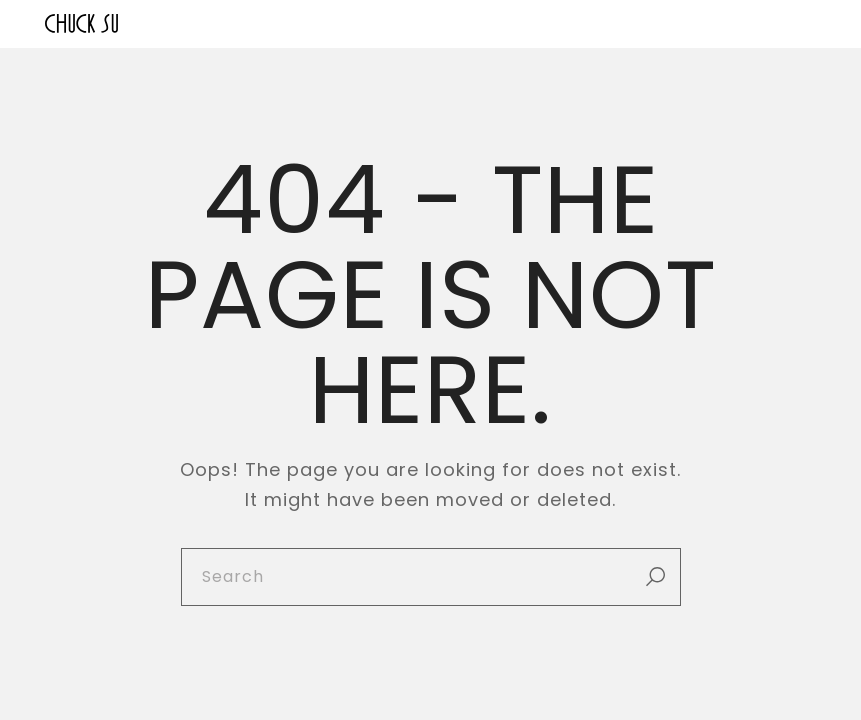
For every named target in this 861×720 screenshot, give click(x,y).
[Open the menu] (802, 24)
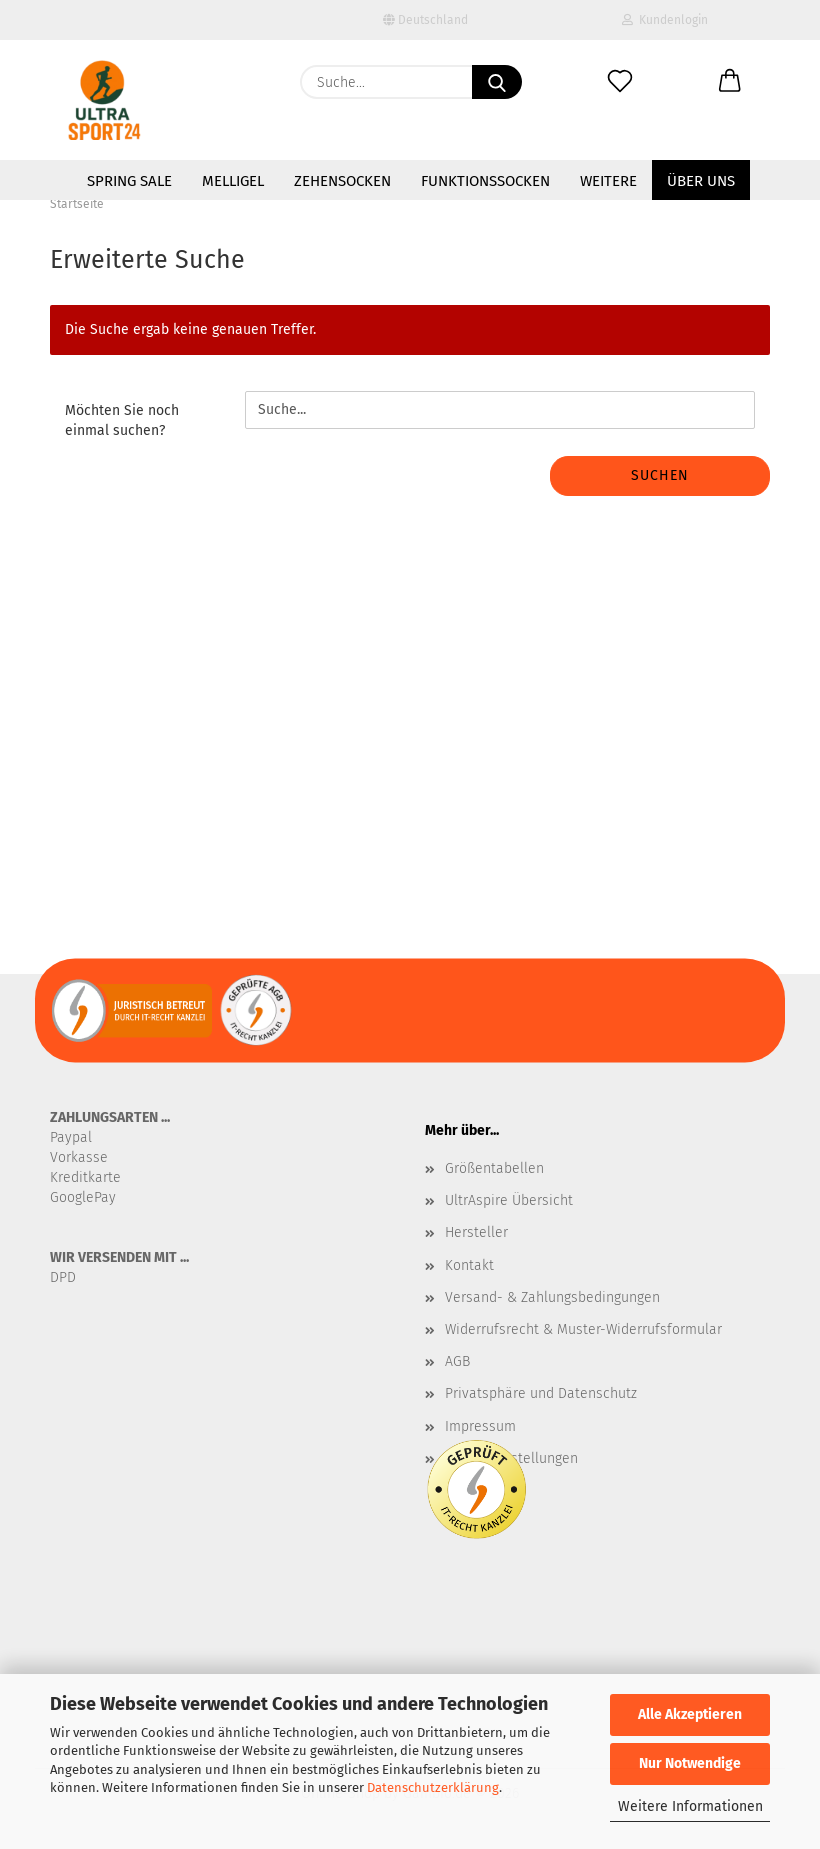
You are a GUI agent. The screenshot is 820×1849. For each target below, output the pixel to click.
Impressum (480, 1426)
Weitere (608, 181)
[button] (730, 82)
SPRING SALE (129, 181)
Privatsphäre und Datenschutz (541, 1393)
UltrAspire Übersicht (509, 1200)
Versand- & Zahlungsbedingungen (552, 1297)
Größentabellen (494, 1168)
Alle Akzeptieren (690, 1714)
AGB (457, 1361)
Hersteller (476, 1232)
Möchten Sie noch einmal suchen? (122, 420)
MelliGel (233, 181)
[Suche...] (497, 82)
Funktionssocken (485, 181)
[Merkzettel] (620, 82)
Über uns (701, 181)
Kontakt (469, 1265)
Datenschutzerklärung (433, 1787)
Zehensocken (342, 181)
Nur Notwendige (690, 1763)
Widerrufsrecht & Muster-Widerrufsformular (583, 1329)
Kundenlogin (665, 20)
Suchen (660, 475)
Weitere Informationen (690, 1806)
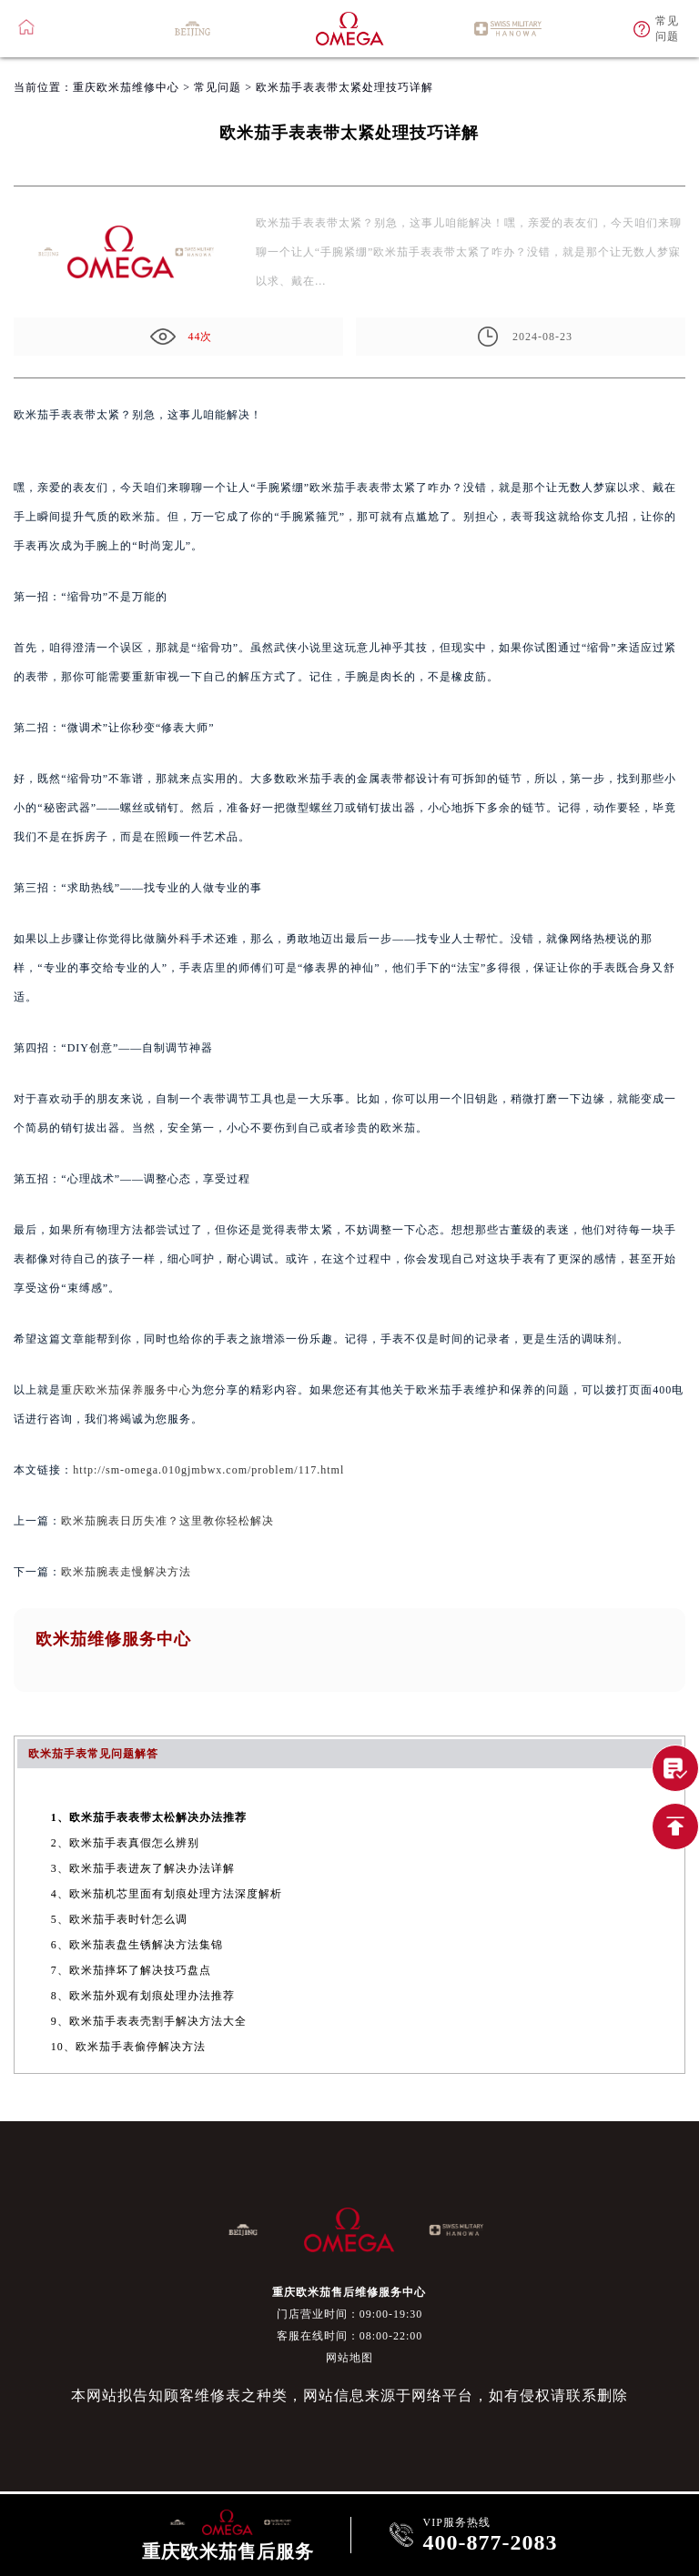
□ □ □
Work task — Please output the data above exactly as given, omitting every picture.

Solution to this problem —
For every named target in this 861×720 screenshot, give click(x,y).
[Open the menu] (802, 24)
You are a GUI agent. The screenshot is 820×1849. For each target below, output the pixel to click.
Impressum (480, 1426)
Weitere (608, 181)
[button] (730, 82)
SPRING SALE (129, 181)
Privatsphäre und Datenschutz (541, 1393)
UltrAspire Übersicht (509, 1200)
Versand- & Zahlungsbedingungen (552, 1297)
Größentabellen (494, 1168)
Alle Akzeptieren (690, 1714)
AGB (457, 1361)
Hersteller (476, 1232)
Möchten Sie noch einmal suchen? (122, 420)
MelliGel (233, 181)
[Suche...] (497, 82)
Funktionssocken (485, 181)
[Merkzettel] (620, 82)
Über uns (701, 181)
Kontakt (469, 1265)
Datenschutzerklärung (433, 1787)
Zehensocken (342, 181)
Nur Notwendige (690, 1763)
Widerrufsrecht & Muster-Widerrufsformular (583, 1329)
Kundenlogin (665, 20)
Suchen (660, 475)
Weitere Informationen (690, 1806)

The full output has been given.